▸ **ASSIGNMENT**: Strip out the pictures and output each remaining line of the data word for word.

▸ **RAW DATA**:
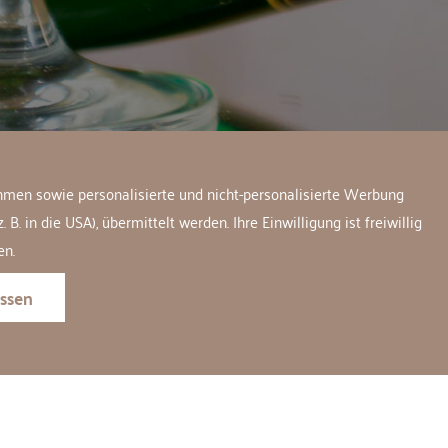
hmen sowie personalisierte und nicht-personalisierte Werbung
 in die USA), übermittelt werden. Ihre Einwilligung ist freiwillig
en.
ssen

▸ **WRITTEN RESPONSE**:
hmen sowie personalisierte und nicht-personalisierte Werbung
 in die USA), übermittelt werden. Ihre Einwilligung ist freiwillig
en.
ssen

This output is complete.